On the various types of bacteria in the matter of their regulation of CNSs.

In shaping a new approach to the human habitat as a result of the hypothesis that bacteria regulate all animal CNSs it is apparent that the different types of bacteria that exist need to be better interrelated. It is my view that there is in relations between bacteria a demonstration of a division of labor, even more developed than that which exists in the world's many national economies. This division can be basically framed as being in two groups, one which operates directly on central nervous systems, and one which serves to keep them under some sort of accessibility by degrading the self-control of the individual animal, through effects on the many internal organs and members of the body and their functioning.
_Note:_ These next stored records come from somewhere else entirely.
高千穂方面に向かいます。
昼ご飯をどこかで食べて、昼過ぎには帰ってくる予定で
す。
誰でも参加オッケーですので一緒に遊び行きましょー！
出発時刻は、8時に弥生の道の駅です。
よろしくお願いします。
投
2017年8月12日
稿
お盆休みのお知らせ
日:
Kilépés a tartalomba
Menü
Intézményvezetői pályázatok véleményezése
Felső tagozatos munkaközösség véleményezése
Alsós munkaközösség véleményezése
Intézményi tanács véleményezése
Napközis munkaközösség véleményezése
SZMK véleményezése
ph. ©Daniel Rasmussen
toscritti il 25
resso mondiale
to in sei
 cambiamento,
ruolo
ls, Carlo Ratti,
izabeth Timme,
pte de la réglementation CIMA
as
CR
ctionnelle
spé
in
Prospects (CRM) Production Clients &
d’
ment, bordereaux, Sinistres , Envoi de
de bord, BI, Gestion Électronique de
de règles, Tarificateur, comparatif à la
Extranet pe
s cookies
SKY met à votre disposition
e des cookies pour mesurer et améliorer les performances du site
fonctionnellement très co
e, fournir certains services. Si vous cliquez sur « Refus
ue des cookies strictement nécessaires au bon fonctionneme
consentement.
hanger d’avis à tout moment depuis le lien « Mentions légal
Animals must inhale and exhale and this makes it impossible to prevent some access to and from the body by bacteria. But also, animals have contact with the ground, and this provides a certain tendency to allow an incursion of bacteria through the outer covering, whether that be skin or some other covering. Once inside the body an advanced form of division of labor, keeping the central nervous system penetrated or enveloped or both, by bacteria, becomes an economical operation. Buildings, ventilation systems, cleaning methods, and clothing, all intercede in access of bacteria to human bodies, but also provide reservoirs that allow it.
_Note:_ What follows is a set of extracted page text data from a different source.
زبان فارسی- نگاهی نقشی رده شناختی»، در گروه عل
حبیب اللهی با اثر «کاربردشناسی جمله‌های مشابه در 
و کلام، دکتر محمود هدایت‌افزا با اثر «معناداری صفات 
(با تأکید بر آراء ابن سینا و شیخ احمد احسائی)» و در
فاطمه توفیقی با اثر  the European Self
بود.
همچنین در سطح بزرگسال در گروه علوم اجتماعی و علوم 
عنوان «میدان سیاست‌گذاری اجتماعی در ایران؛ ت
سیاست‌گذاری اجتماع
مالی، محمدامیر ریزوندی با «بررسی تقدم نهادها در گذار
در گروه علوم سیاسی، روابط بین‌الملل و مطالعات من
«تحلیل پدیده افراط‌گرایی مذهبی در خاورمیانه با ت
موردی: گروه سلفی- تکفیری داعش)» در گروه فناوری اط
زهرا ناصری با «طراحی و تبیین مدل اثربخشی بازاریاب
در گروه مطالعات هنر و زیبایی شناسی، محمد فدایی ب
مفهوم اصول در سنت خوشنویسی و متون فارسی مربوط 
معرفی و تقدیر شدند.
What emerges is a field of operation rich in possibililties for metabolic reward for bacteria. Success of a species comes about under the regulatory actions of bacteria, and when it reaches its zenith bacteria is in a prime position to enjoy the CNS vitality as a place with access to stable conditions and priority of measures to maintain those. Perhaps at the top of the division of labor is the group that dwells in or near the CNS. This is only a "perhaps" because regulation raises the possibility of the existence of ranks of bacteria higher than the dwellers in and near CNSs, which must be in a more orderly position so that the many species being regulated, including Homo sapiens, can be kept in some sort of general state of bounty for use by bacteria, or enabled to adaptively evolve so that the bounty to bacteria increases or dangers to it neutralized.
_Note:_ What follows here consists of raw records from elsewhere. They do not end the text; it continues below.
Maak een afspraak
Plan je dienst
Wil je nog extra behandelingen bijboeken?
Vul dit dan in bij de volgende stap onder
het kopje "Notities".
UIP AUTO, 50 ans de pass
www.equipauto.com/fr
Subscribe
Such a system would only respond favorably to a discovery of it if that discovery recognizes the fact that bacterial regulation has been an agent in the rise to prominence of Homo sapiens, and that continuation or growth of that prominence depends on approval by bacterial ranks in charge of the evolution of animals. Pride and shame are in for a revolutionary awakening, possibly a rude one. It is not just intelligence that must succomb to a new view of ecology, but every hard-won human attribute, all the way to spirituality and will. Shame and guilt must suffer the same demise. Depending on how successful the investigation of regulation of CNSs is, so will improvement come about from the discovery. It may come down to a matter of individual readiness to investigate the hypothesis that determines whether an individual benefits from it or is simply shunted into one or another circle of ignorance, the current general state being one such circle already.